WORK ITEM:
Tally the lines in the data below in which the word "Tags" occurs, then give only the total.

THE DATA:
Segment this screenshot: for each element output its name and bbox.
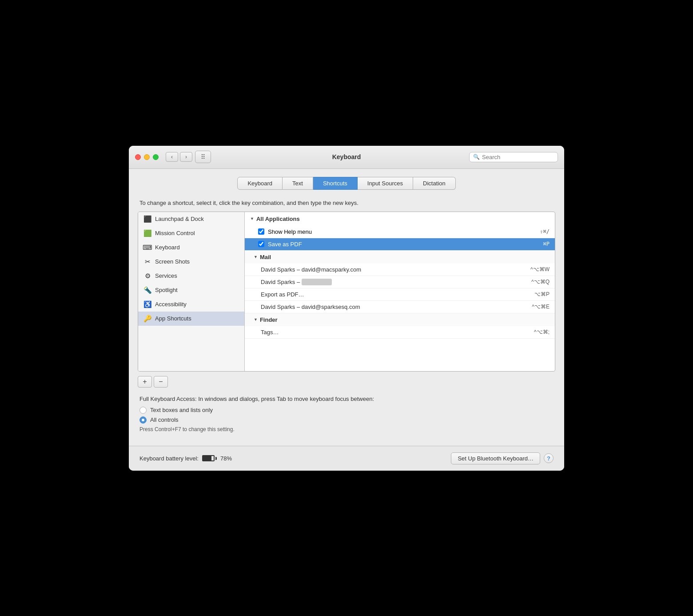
remove-shortcut-button[interactable]: − xyxy=(154,376,168,388)
radio-text-boxes-label: Text boxes and lists only xyxy=(150,407,213,413)
mail-item-key: ^⌥⌘E xyxy=(532,304,550,310)
battery-percent: 78% xyxy=(220,455,232,462)
save-as-pdf-key: ⌘P xyxy=(543,241,550,247)
titlebar: ‹ › ⠿ Keyboard 🔍 xyxy=(129,146,564,169)
mail-header: ▼ Mail xyxy=(245,251,555,264)
sidebar-item-mission-control[interactable]: 🟩 Mission Control xyxy=(138,226,244,240)
radio-all-controls-circle[interactable] xyxy=(139,416,147,424)
finder-item-name: Tags… xyxy=(261,329,534,336)
keyboard-access-title: Full Keyboard Access: In windows and dia… xyxy=(139,396,554,402)
sidebar-item-label: Accessibility xyxy=(155,301,187,308)
maximize-button[interactable] xyxy=(153,154,159,160)
mail-item-2[interactable]: Export as PDF… ⌥⌘P xyxy=(245,288,555,301)
shortcuts-panel: ▼ All Applications Show Help menu ⇧⌘/ Sa… xyxy=(245,212,555,371)
footer: Keyboard battery level: 78% Set Up Bluet… xyxy=(129,446,564,471)
bluetooth-keyboard-button[interactable]: Set Up Bluetooth Keyboard… xyxy=(451,452,540,464)
accessibility-icon: ♿ xyxy=(143,300,151,308)
show-help-menu-checkbox[interactable] xyxy=(258,228,264,235)
mail-item-0[interactable]: David Sparks – david@macsparky.com ^⌥⌘W xyxy=(245,264,555,276)
sidebar-item-label: Screen Shots xyxy=(155,258,190,265)
launchpad-icon: ⬛ xyxy=(143,215,151,223)
tab-shortcuts[interactable]: Shortcuts xyxy=(313,177,358,190)
search-box[interactable]: 🔍 xyxy=(469,152,558,162)
help-button[interactable]: ? xyxy=(544,453,554,463)
show-help-menu-label: Show Help menu xyxy=(268,228,536,235)
sidebar-item-label: App Shortcuts xyxy=(155,315,191,322)
save-as-pdf-label: Save as PDF xyxy=(268,241,540,248)
keyboard-icon: ⌨ xyxy=(143,244,151,252)
battery-info: Keyboard battery level: 78% xyxy=(139,455,232,462)
instruction-text: To change a shortcut, select it, click t… xyxy=(138,200,555,206)
forward-button[interactable]: › xyxy=(180,152,192,162)
battery-label: Keyboard battery level: xyxy=(139,455,199,462)
mail-item-name: David Sparks – david@macsparky.com xyxy=(261,266,530,273)
battery-tip xyxy=(215,457,217,460)
search-icon: 🔍 xyxy=(473,154,480,160)
spotlight-icon: 🔦 xyxy=(143,286,151,294)
triangle-icon: ▼ xyxy=(250,216,254,221)
tab-keyboard[interactable]: Keyboard xyxy=(237,177,283,190)
mail-item-key: ^⌥⌘W xyxy=(530,266,550,272)
hint-text: Press Control+F7 to change this setting. xyxy=(139,426,554,432)
app-shortcuts-icon: 🔑 xyxy=(143,315,151,323)
show-help-menu-key: ⇧⌘/ xyxy=(540,228,550,235)
battery-fill xyxy=(203,456,211,460)
footer-right: Set Up Bluetooth Keyboard… ? xyxy=(451,452,554,464)
show-help-menu-row[interactable]: Show Help menu ⇧⌘/ xyxy=(245,226,555,238)
sidebar-item-services[interactable]: ⚙ Services xyxy=(138,269,244,283)
tab-dictation[interactable]: Dictation xyxy=(413,177,456,190)
sidebar-item-accessibility[interactable]: ♿ Accessibility xyxy=(138,297,244,312)
finder-item-0[interactable]: Tags… ^⌥⌘; xyxy=(245,326,555,339)
sidebar-item-spotlight[interactable]: 🔦 Spotlight xyxy=(138,283,244,297)
nav-buttons: ‹ › xyxy=(166,152,192,162)
main-panel: ⬛ Launchpad & Dock 🟩 Mission Control ⌨ K… xyxy=(138,212,555,372)
sidebar-item-app-shortcuts[interactable]: 🔑 App Shortcuts xyxy=(138,312,244,326)
sidebar-item-launchpad[interactable]: ⬛ Launchpad & Dock xyxy=(138,212,244,226)
services-icon: ⚙ xyxy=(143,272,151,280)
sidebar-item-label: Spotlight xyxy=(155,287,178,293)
content-area: To change a shortcut, select it, click t… xyxy=(129,195,564,441)
mail-item-name: Export as PDF… xyxy=(261,291,534,298)
sidebar-item-keyboard[interactable]: ⌨ Keyboard xyxy=(138,240,244,255)
mail-item-name: David Sparks – david@sparksesq.com xyxy=(261,304,532,310)
sidebar-item-label: Launchpad & Dock xyxy=(155,216,204,222)
mail-item-key: ⌥⌘P xyxy=(534,291,550,297)
save-as-pdf-checkbox[interactable] xyxy=(258,241,264,247)
radio-text-boxes[interactable]: Text boxes and lists only xyxy=(139,407,554,414)
minimize-button[interactable] xyxy=(144,154,150,160)
battery-body xyxy=(202,455,215,461)
save-as-pdf-row[interactable]: Save as PDF ⌘P xyxy=(245,238,555,251)
traffic-lights xyxy=(135,154,159,160)
back-button[interactable]: ‹ xyxy=(166,152,178,162)
add-shortcut-button[interactable]: + xyxy=(138,376,152,388)
radio-text-boxes-circle[interactable] xyxy=(139,407,147,414)
screenshots-icon: ✂ xyxy=(143,258,151,266)
mission-control-icon: 🟩 xyxy=(143,229,151,237)
sidebar-item-label: Mission Control xyxy=(155,230,195,236)
tabs-bar: Keyboard Text Shortcuts Input Sources Di… xyxy=(129,169,564,195)
search-input[interactable] xyxy=(482,154,554,160)
tab-text[interactable]: Text xyxy=(283,177,313,190)
mail-label: Mail xyxy=(260,254,271,260)
sidebar-item-label: Keyboard xyxy=(155,244,180,251)
radio-all-controls[interactable]: All controls xyxy=(139,416,554,424)
triangle-icon: ▼ xyxy=(254,317,258,322)
tab-input-sources[interactable]: Input Sources xyxy=(358,177,413,190)
mail-item-1[interactable]: David Sparks – ^⌥⌘Q xyxy=(245,276,555,288)
keyboard-preferences-window: ‹ › ⠿ Keyboard 🔍 Keyboard Text Shortcuts… xyxy=(129,146,564,471)
blurred-email xyxy=(302,279,332,285)
window-title: Keyboard xyxy=(332,153,361,160)
grid-button[interactable]: ⠿ xyxy=(195,151,211,163)
close-button[interactable] xyxy=(135,154,141,160)
keyboard-access-section: Full Keyboard Access: In windows and dia… xyxy=(138,396,555,432)
mail-item-3[interactable]: David Sparks – david@sparksesq.com ^⌥⌘E xyxy=(245,301,555,313)
sidebar-item-label: Services xyxy=(155,272,177,279)
all-applications-label: All Applications xyxy=(256,216,300,222)
finder-header: ▼ Finder xyxy=(245,313,555,326)
triangle-icon: ▼ xyxy=(254,255,258,259)
radio-all-controls-label: All controls xyxy=(150,416,179,423)
add-remove-buttons: + − xyxy=(138,376,555,388)
sidebar-item-screenshots[interactable]: ✂ Screen Shots xyxy=(138,255,244,269)
finder-label: Finder xyxy=(260,316,278,323)
sidebar: ⬛ Launchpad & Dock 🟩 Mission Control ⌨ K… xyxy=(138,212,245,371)
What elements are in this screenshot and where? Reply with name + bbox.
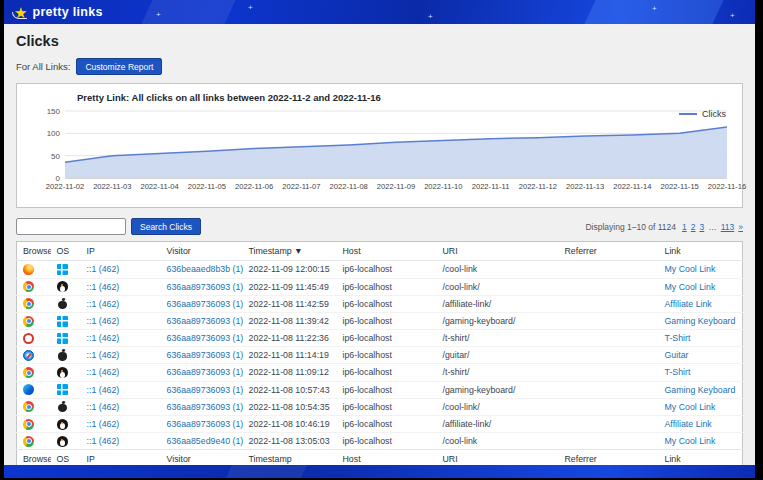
link-name-link[interactable]: Affiliate Link [665, 299, 712, 309]
decor-plus-icon: + [730, 12, 735, 20]
uri-cell: /affiliate-link/ [437, 295, 559, 312]
clicks-area-chart: 0501001502022-11-022022-11-032022-11-042… [27, 106, 752, 200]
referrer-cell [559, 398, 659, 415]
column-header-os[interactable]: OS [51, 450, 81, 465]
host-cell: ip6-localhost [337, 364, 437, 381]
timestamp-cell: 2022-11-08 10:46:19 [243, 415, 337, 432]
customize-report-button[interactable]: Customize Report [76, 58, 162, 75]
table-row: ::1 (462)636aa89736093 (1)2022-11-08 11:… [17, 295, 743, 312]
svg-text:2022-11-16: 2022-11-16 [708, 182, 746, 191]
column-header-referrer[interactable]: Referrer [559, 242, 659, 261]
linux-os-icon [57, 436, 68, 447]
column-header-uri[interactable]: URI [437, 450, 559, 465]
search-clicks-button[interactable]: Search Clicks [131, 218, 201, 235]
pagination-ellipsis: … [708, 222, 717, 232]
chrome-browser-icon [23, 401, 34, 412]
column-header-timestamp[interactable]: Timestamp [243, 450, 337, 465]
referrer-cell [559, 295, 659, 312]
visitor-link[interactable]: 636aa89736093 (1) [167, 316, 243, 326]
ip-link[interactable]: ::1 (462) [87, 264, 120, 274]
link-name-link[interactable]: My Cool Link [665, 402, 716, 412]
visitor-link[interactable]: 636aa89736093 (1) [167, 385, 243, 395]
visitor-link[interactable]: 636aa89736093 (1) [167, 282, 243, 292]
ip-link[interactable]: ::1 (462) [87, 436, 120, 446]
column-header-browser[interactable]: Browser [17, 450, 51, 465]
pagination-page-link[interactable]: 3 [699, 222, 704, 232]
visitor-link[interactable]: 636aa89736093 (1) [167, 367, 243, 377]
link-name-link[interactable]: My Cool Link [665, 282, 716, 292]
timestamp-cell: 2022-11-08 11:42:59 [243, 295, 337, 312]
visitor-link[interactable]: 636aa89736093 (1) [167, 350, 243, 360]
pagination-page-link[interactable]: » [738, 222, 743, 232]
pagination-links: 123…113» [682, 222, 743, 232]
link-name-link[interactable]: Guitar [665, 350, 689, 360]
link-name-link[interactable]: T-Shirt [665, 333, 691, 343]
column-header-visitor[interactable]: Visitor [161, 450, 243, 465]
link-name-link[interactable]: T-Shirt [665, 367, 691, 377]
link-name-link[interactable]: Gaming Keyboard [665, 316, 736, 326]
timestamp-cell: 2022-11-08 11:09:12 [243, 364, 337, 381]
column-header-host[interactable]: Host [337, 242, 437, 261]
linux-os-icon [57, 419, 68, 430]
uri-cell: /cool-link/ [437, 398, 559, 415]
ip-link[interactable]: ::1 (462) [87, 402, 120, 412]
column-header-os[interactable]: OS [51, 242, 81, 261]
ip-link[interactable]: ::1 (462) [87, 419, 120, 429]
apple-os-icon [57, 350, 68, 361]
column-header-link[interactable]: Link [659, 450, 743, 465]
link-name-link[interactable]: My Cool Link [665, 264, 716, 274]
referrer-cell [559, 347, 659, 364]
apple-os-icon [57, 298, 68, 309]
column-header-uri[interactable]: URI [437, 242, 559, 261]
referrer-cell [559, 278, 659, 295]
chrome-browser-icon [23, 419, 34, 430]
link-name-link[interactable]: My Cool Link [665, 436, 716, 446]
svg-text:2022-11-07: 2022-11-07 [282, 182, 320, 191]
visitor-link[interactable]: 636aa89736093 (1) [167, 299, 243, 309]
visitor-link[interactable]: 636aa89736093 (1) [167, 333, 243, 343]
table-row: ::1 (462)636aa85ed9e40 (1)2022-11-08 13:… [17, 433, 743, 450]
ip-link[interactable]: ::1 (462) [87, 350, 120, 360]
column-header-host[interactable]: Host [337, 450, 437, 465]
ip-link[interactable]: ::1 (462) [87, 299, 120, 309]
chrome-browser-icon [23, 436, 34, 447]
host-cell: ip6-localhost [337, 330, 437, 347]
edge-browser-icon [23, 384, 34, 395]
column-header-browser[interactable]: Browser [17, 242, 51, 261]
pagination-page-link[interactable]: 2 [691, 222, 696, 232]
timestamp-cell: 2022-11-08 13:05:03 [243, 433, 337, 450]
chrome-browser-icon [23, 316, 34, 327]
link-name-link[interactable]: Gaming Keyboard [665, 385, 736, 395]
search-input[interactable] [16, 218, 126, 235]
visitor-link[interactable]: 636aa89736093 (1) [167, 419, 243, 429]
ip-link[interactable]: ::1 (462) [87, 282, 120, 292]
ip-link[interactable]: ::1 (462) [87, 333, 120, 343]
column-header-visitor[interactable]: Visitor [161, 242, 243, 261]
brand-footer [4, 465, 755, 478]
ip-link[interactable]: ::1 (462) [87, 385, 120, 395]
visitor-link[interactable]: 636aa85ed9e40 (1) [167, 436, 243, 446]
visitor-link[interactable]: 636aa89736093 (1) [167, 402, 243, 412]
svg-text:150: 150 [47, 107, 61, 116]
svg-text:2022-11-06: 2022-11-06 [235, 182, 273, 191]
pagination-page-link[interactable]: 113 [721, 222, 735, 232]
column-header-referrer[interactable]: Referrer [559, 450, 659, 465]
windows-os-icon [57, 316, 68, 327]
column-header-ip[interactable]: IP [81, 450, 161, 465]
svg-text:2022-11-11: 2022-11-11 [472, 182, 510, 191]
link-name-link[interactable]: Affiliate Link [665, 419, 712, 429]
timestamp-cell: 2022-11-08 10:54:35 [243, 398, 337, 415]
timestamp-cell: 2022-11-09 11:45:49 [243, 278, 337, 295]
table-row: ::1 (462)636aa89736093 (1)2022-11-08 10:… [17, 398, 743, 415]
column-header-link[interactable]: Link [659, 242, 743, 261]
chrome-browser-icon [23, 367, 34, 378]
visitor-link[interactable]: 636beaaed8b3b (1) [167, 264, 243, 274]
column-header-timestamp[interactable]: Timestamp ▼ [243, 242, 337, 261]
table-toolbar: Search Clicks Displaying 1–10 of 1124 12… [16, 218, 743, 235]
ip-link[interactable]: ::1 (462) [87, 367, 120, 377]
column-header-ip[interactable]: IP [81, 242, 161, 261]
uri-cell: /gaming-keyboard/ [437, 312, 559, 329]
ip-link[interactable]: ::1 (462) [87, 316, 120, 326]
pagination-page-link[interactable]: 1 [682, 222, 687, 232]
table-row: ::1 (462)636aa89736093 (1)2022-11-08 10:… [17, 415, 743, 432]
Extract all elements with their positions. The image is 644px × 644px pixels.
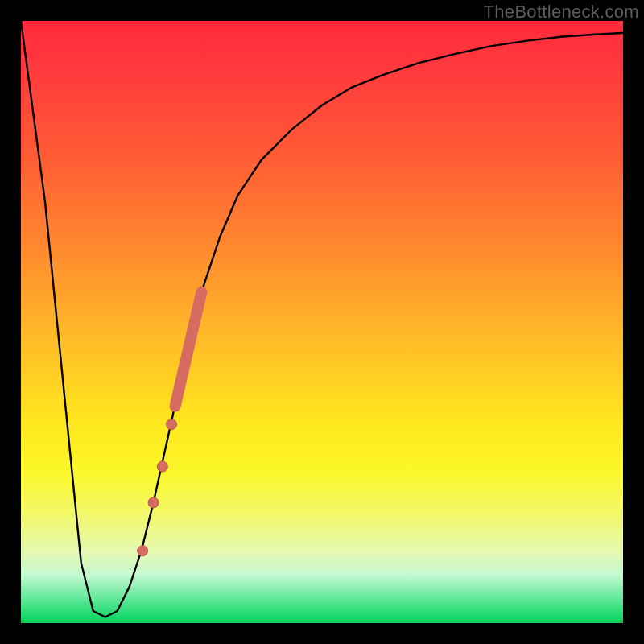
watermark-text: TheBottleneck.com <box>484 2 639 23</box>
chart-container: TheBottleneck.com <box>0 0 644 644</box>
marker-dot <box>138 546 148 556</box>
bottleneck-curve <box>21 21 623 617</box>
marker-dot <box>148 497 159 508</box>
highlight-segment <box>175 292 201 407</box>
plot-area <box>21 21 623 623</box>
marker-dot <box>157 461 167 472</box>
chart-svg <box>21 21 623 623</box>
marker-dot <box>167 419 177 430</box>
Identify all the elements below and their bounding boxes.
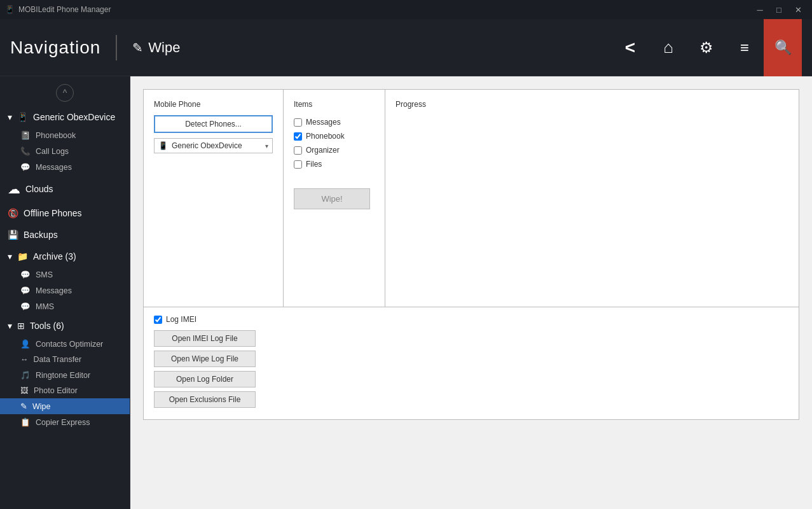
ringtone-editor-icon: 🎵 <box>20 370 31 380</box>
sidebar-item-photo-editor[interactable]: 🖼 Photo Editor <box>0 383 130 398</box>
minimize-button[interactable]: ─ <box>751 3 769 16</box>
sidebar: ^ ▾ 📱 Generic ObexDevice 📓 Phonebook 📞 C… <box>0 76 130 509</box>
messages-checkbox[interactable] <box>294 118 302 127</box>
sidebar-group-archive[interactable]: ▾ 📁 Archive (3) <box>0 246 130 267</box>
items-column: Items Messages Phonebook Organizer <box>284 90 385 307</box>
organizer-checkbox[interactable] <box>294 146 302 155</box>
files-checkbox[interactable] <box>294 160 302 169</box>
expand-arrow-archive-icon: ▾ <box>8 251 12 261</box>
title-bar-left: 📱 MOBILedit Phone Manager <box>5 5 111 14</box>
sms-icon: 💬 <box>20 270 31 279</box>
sidebar-item-sms[interactable]: 💬 SMS <box>0 267 130 282</box>
wipe-text: Wipe <box>148 39 180 56</box>
sidebar-item-contacts-optimizer[interactable]: 👤 Contacts Optimizer <box>0 336 130 352</box>
home-button[interactable]: ⌂ <box>649 19 687 76</box>
open-exclusions-file-button[interactable]: Open Exclusions File <box>154 391 256 408</box>
log-imei-label: Log IMEI <box>166 315 196 324</box>
files-check-label: Files <box>306 160 322 169</box>
section-tools: ▾ ⊞ Tools (6) 👤 Contacts Optimizer ↔ Dat… <box>0 316 130 430</box>
app-title: MOBILedit Phone Manager <box>18 5 111 14</box>
sidebar-item-copier-express[interactable]: 📋 Copier Express <box>0 414 130 430</box>
tools-icon: ⊞ <box>17 321 25 331</box>
progress-column: Progress <box>385 90 799 307</box>
wipe-panel: Mobile Phone Detect Phones... 📱 Generic … <box>143 89 799 420</box>
header-right: < ⌂ ⚙ ≡ 🔍 <box>611 19 802 76</box>
tools-label: Tools (6) <box>30 321 64 331</box>
photo-editor-icon: 🖼 <box>20 386 29 395</box>
maximize-button[interactable]: □ <box>770 3 788 16</box>
back-button[interactable]: < <box>611 19 649 76</box>
header-separator <box>116 35 117 60</box>
sidebar-item-ringtone-editor[interactable]: 🎵 Ringtone Editor <box>0 367 130 383</box>
device-label: Generic ObexDevice <box>33 112 115 122</box>
collapse-button[interactable]: ^ <box>56 84 74 102</box>
section-offline-phones: 📵 Offline Phones <box>0 203 130 223</box>
open-imei-log-button[interactable]: Open IMEI Log File <box>154 330 256 347</box>
open-log-folder-button[interactable]: Open Log Folder <box>154 371 256 387</box>
archive-label: Archive (3) <box>33 251 76 261</box>
main-layout: ^ ▾ 📱 Generic ObexDevice 📓 Phonebook 📞 C… <box>0 76 812 509</box>
sidebar-group-tools[interactable]: ▾ ⊞ Tools (6) <box>0 316 130 336</box>
archive-icon: 📁 <box>17 251 28 261</box>
expand-arrow-icon: ▾ <box>8 112 12 122</box>
settings-button[interactable]: ⚙ <box>687 19 726 76</box>
content-area: Mobile Phone Detect Phones... 📱 Generic … <box>130 76 812 509</box>
offline-phones-label: Offline Phones <box>24 208 82 218</box>
wipe-bottom-section: Log IMEI Open IMEI Log File Open Wipe Lo… <box>144 307 799 419</box>
phonebook-icon: 📓 <box>20 130 31 140</box>
section-archive: ▾ 📁 Archive (3) 💬 SMS 💬 Messages 💬 MMS <box>0 246 130 314</box>
nav-title: Navigation <box>10 38 100 58</box>
clouds-icon: ☁ <box>8 181 20 197</box>
sidebar-group-clouds[interactable]: ☁ Clouds <box>0 176 130 202</box>
backups-label: Backups <box>24 230 58 240</box>
messages-icon: 💬 <box>20 162 31 172</box>
log-imei-checkbox[interactable] <box>154 316 162 324</box>
sidebar-group-backups[interactable]: 💾 Backups <box>0 225 130 245</box>
sidebar-item-wipe[interactable]: ✎ Wipe <box>0 398 130 414</box>
offline-phones-icon: 📵 <box>8 208 18 218</box>
phonebook-checkbox[interactable] <box>294 132 302 141</box>
section-clouds: ☁ Clouds <box>0 176 130 202</box>
device-select-dropdown[interactable]: 📱 Generic ObexDevice ▾ <box>154 138 273 153</box>
section-device: ▾ 📱 Generic ObexDevice 📓 Phonebook 📞 Cal… <box>0 107 130 175</box>
phonebook-checkbox-row: Phonebook <box>294 129 375 143</box>
sidebar-group-device[interactable]: ▾ 📱 Generic ObexDevice <box>0 107 130 127</box>
title-bar-controls: ─ □ ✕ <box>751 3 807 16</box>
organizer-check-label: Organizer <box>306 146 340 155</box>
section-backups: 💾 Backups <box>0 225 130 245</box>
sidebar-item-archive-messages[interactable]: 💬 Messages <box>0 282 130 298</box>
wipe-edit-icon: ✎ <box>132 40 143 55</box>
items-label: Items <box>294 100 375 109</box>
data-transfer-icon: ↔ <box>20 355 29 364</box>
expand-arrow-tools-icon: ▾ <box>8 321 12 331</box>
archive-messages-icon: 💬 <box>20 286 31 295</box>
device-icon: 📱 <box>17 112 28 122</box>
clouds-label: Clouds <box>25 184 53 194</box>
copier-express-icon: 📋 <box>20 417 31 427</box>
sidebar-item-phonebook[interactable]: 📓 Phonebook <box>0 127 130 143</box>
wipe-top-section: Mobile Phone Detect Phones... 📱 Generic … <box>144 90 799 307</box>
contacts-optimizer-icon: 👤 <box>20 339 31 349</box>
sidebar-item-call-logs[interactable]: 📞 Call Logs <box>0 143 130 159</box>
mobile-phone-label: Mobile Phone <box>154 100 273 109</box>
header: Navigation ✎ Wipe < ⌂ ⚙ ≡ 🔍 <box>0 19 812 76</box>
wipe-button[interactable]: Wipe! <box>294 188 370 209</box>
files-checkbox-row: Files <box>294 157 375 171</box>
close-button[interactable]: ✕ <box>789 3 807 16</box>
detect-phones-button[interactable]: Detect Phones... <box>154 115 273 133</box>
title-bar: 📱 MOBILedit Phone Manager ─ □ ✕ <box>0 0 812 19</box>
open-wipe-log-button[interactable]: Open Wipe Log File <box>154 351 256 367</box>
menu-button[interactable]: ≡ <box>726 19 764 76</box>
messages-check-label: Messages <box>306 118 341 127</box>
selected-device-label: Generic ObexDevice <box>172 141 242 150</box>
sidebar-group-offline[interactable]: 📵 Offline Phones <box>0 203 130 223</box>
progress-label: Progress <box>396 100 788 109</box>
sidebar-item-messages[interactable]: 💬 Messages <box>0 159 130 175</box>
log-imei-row: Log IMEI <box>154 315 788 324</box>
search-button[interactable]: 🔍 <box>764 19 802 76</box>
backups-icon: 💾 <box>8 230 18 240</box>
phonebook-check-label: Phonebook <box>306 132 345 141</box>
sidebar-item-data-transfer[interactable]: ↔ Data Transfer <box>0 352 130 367</box>
sidebar-item-mms[interactable]: 💬 MMS <box>0 298 130 314</box>
call-logs-icon: 📞 <box>20 146 31 156</box>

YOUR RESPONSE:
2